**WHAT IS REQUIRED**
Where does the string "Тест" occur in the entries below? Copy every line where it does.

Extracted page text data
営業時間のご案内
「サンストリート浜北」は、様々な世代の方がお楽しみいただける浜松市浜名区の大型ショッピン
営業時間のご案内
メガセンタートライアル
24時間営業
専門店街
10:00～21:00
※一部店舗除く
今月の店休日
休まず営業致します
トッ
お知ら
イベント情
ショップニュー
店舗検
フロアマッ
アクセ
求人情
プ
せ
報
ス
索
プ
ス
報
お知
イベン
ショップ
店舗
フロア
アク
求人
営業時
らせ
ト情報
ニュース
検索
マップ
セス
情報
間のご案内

---

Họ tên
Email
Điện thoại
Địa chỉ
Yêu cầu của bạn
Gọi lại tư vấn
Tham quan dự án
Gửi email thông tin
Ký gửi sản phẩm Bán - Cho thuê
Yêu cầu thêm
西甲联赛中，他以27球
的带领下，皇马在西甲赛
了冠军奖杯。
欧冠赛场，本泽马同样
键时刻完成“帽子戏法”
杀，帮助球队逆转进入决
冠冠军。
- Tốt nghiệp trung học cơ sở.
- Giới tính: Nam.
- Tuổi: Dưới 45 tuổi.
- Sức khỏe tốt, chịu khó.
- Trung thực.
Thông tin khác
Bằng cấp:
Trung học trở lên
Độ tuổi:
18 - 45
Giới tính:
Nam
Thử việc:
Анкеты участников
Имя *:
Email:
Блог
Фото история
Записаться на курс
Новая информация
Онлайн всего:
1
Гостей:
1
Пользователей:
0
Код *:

* * *

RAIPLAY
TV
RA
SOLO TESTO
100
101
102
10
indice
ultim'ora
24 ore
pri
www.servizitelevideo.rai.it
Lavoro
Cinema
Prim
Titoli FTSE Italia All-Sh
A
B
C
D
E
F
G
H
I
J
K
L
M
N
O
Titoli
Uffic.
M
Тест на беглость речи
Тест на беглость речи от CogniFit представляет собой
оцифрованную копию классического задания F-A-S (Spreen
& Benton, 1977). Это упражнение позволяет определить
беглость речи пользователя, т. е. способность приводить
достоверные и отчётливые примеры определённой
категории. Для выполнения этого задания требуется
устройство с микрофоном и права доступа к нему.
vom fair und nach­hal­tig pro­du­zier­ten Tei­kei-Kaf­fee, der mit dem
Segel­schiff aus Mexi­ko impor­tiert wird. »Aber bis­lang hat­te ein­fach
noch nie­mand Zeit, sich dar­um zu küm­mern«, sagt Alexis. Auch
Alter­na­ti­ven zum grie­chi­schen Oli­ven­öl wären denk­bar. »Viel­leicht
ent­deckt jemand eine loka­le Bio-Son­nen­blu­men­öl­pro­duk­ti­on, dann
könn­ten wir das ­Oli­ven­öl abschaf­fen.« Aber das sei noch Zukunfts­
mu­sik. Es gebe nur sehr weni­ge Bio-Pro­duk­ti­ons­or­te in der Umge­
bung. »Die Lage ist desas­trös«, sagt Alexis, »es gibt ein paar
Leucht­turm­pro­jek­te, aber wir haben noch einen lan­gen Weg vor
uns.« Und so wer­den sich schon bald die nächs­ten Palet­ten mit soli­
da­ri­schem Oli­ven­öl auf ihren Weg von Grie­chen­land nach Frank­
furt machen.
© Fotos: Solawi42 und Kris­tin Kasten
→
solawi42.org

**ANSWER TO THE PROBLEM**
Тест на беглость речи
Тест на беглость речи от CogniFit представляет собой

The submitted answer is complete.